Google Terus Ditekan untuk Beberkan Data Pengguna

ilustrasi Google (source: DigitalSpy.com)

Technologue.id, Jakarta – Teknologi dan privasi menjadi dua hal yang semakin tak bisa terpisahkan dalam beberapa tahun terakhir. Pasalnya, perusahaan seperti Google saat ini sanggup mengantongi miliaran data yang didapat dari penggunanya dari seluruh dunia. Jumlah itu pun makin bertambah hari demi hari seiring menarik atau vitalnya produk Google di mata netizen.

Sebagai contoh, Google mengklaim sejak tahun 2016 lalu, mereka sudah memiliki lebih dari 1 miliar pengguna aktif Gmail.
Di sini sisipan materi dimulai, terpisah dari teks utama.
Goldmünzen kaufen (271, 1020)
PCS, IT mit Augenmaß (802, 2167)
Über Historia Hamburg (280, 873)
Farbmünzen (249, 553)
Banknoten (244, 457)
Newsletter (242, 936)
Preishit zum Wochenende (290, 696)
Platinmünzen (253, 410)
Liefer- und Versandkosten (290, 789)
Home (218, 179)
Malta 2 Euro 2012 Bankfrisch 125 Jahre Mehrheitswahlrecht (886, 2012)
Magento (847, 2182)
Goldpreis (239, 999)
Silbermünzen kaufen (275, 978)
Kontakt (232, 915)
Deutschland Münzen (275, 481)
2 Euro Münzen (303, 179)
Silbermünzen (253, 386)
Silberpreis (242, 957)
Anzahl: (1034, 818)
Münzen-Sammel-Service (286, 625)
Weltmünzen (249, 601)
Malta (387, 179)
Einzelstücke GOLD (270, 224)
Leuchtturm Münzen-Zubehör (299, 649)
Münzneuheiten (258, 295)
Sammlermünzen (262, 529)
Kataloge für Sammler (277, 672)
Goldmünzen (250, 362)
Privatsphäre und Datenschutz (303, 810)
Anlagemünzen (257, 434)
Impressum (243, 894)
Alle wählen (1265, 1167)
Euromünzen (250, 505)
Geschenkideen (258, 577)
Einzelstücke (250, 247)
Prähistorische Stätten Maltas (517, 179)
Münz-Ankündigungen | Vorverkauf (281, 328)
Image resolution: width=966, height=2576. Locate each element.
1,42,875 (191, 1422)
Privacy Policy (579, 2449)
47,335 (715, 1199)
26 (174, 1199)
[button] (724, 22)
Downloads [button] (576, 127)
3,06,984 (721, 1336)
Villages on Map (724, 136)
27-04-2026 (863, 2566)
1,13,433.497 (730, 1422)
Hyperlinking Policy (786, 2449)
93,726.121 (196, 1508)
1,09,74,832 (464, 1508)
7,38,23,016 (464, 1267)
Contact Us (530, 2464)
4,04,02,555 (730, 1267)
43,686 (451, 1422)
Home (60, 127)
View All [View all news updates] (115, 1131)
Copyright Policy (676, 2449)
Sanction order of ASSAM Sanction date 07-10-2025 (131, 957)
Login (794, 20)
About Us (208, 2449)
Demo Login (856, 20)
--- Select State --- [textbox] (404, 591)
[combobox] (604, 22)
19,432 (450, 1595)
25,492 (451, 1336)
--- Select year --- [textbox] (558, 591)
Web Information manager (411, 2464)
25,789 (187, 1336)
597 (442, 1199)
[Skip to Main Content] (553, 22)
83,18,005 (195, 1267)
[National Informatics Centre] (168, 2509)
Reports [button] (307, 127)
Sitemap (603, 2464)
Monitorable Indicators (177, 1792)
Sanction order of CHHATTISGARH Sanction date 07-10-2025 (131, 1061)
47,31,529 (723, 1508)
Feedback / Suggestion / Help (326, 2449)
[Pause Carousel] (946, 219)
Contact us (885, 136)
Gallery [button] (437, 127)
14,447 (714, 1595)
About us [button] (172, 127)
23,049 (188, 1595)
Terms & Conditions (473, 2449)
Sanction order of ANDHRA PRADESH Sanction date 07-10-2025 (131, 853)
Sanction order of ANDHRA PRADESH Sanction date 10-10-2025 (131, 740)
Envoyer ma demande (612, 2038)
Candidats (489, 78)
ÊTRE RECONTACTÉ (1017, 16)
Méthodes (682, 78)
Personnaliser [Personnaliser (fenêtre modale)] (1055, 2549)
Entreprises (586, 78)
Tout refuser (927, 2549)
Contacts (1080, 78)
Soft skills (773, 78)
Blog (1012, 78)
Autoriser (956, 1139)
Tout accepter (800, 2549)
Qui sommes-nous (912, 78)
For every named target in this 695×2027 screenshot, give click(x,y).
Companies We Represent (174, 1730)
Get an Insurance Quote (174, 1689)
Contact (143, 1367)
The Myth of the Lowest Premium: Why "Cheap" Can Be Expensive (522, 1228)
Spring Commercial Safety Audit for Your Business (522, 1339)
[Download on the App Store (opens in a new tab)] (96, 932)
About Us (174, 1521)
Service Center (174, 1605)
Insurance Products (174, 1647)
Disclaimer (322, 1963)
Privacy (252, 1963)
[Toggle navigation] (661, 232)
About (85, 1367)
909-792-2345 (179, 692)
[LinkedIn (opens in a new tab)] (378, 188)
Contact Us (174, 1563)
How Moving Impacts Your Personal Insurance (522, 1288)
Padahal, layanan surel tersebut baru memiliki 400 jutaan active user di tahun 2012.

Dengan kondisi seperti ini, maklum ketika Google kian sering didekati oleh pemerintah dari pelbagai negara. Untuk kebutuhan tertentu, misalnya penyelidikan jejak kriminal dari digital, raksasa internet itu diminta untuk memberikan akses ke data penggunanya.

Nah, di semester kedua 2016 kemarin, mereka telah menerima lebih dari 45 ribu request data user. Jumlah itu adalah yang terbanyak sepanjang Google mulai mencatatkan transparancy report di tahun 2010.

Jumlah request pemerintah ke data user per semester (source: Google Transparancy Report)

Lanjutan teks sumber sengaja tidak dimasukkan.